▶ [Problem] Each line of the records is to be returned verbatim, with the images omitted.

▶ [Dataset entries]
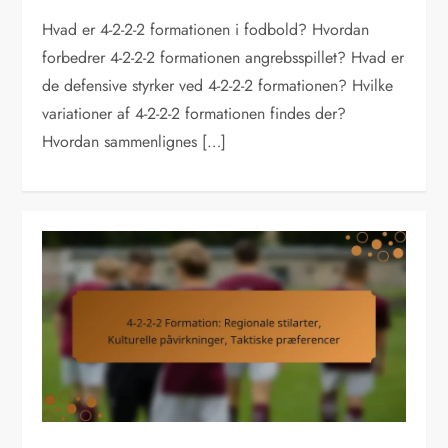
Hvad er 4-2-2-2 formationen i fodbold? Hvordan
forbedrer 4-2-2-2 formationen angrebsspillet? Hvad er
de defensive styrker ved 4-2-2-2 formationen? Hvilke
variationer af 4-2-2-2 formationen findes der?
Hvordan sammenlignes […]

▶ [Solution for this task]
Hvad er 4-2-2-2 formationen i fodbold? Hvordan
forbedrer 4-2-2-2 formationen angrebsspillet? Hvad er
de defensive styrker ved 4-2-2-2 formationen? Hvilke
variationer af 4-2-2-2 formationen findes der?
Hvordan sammenlignes […]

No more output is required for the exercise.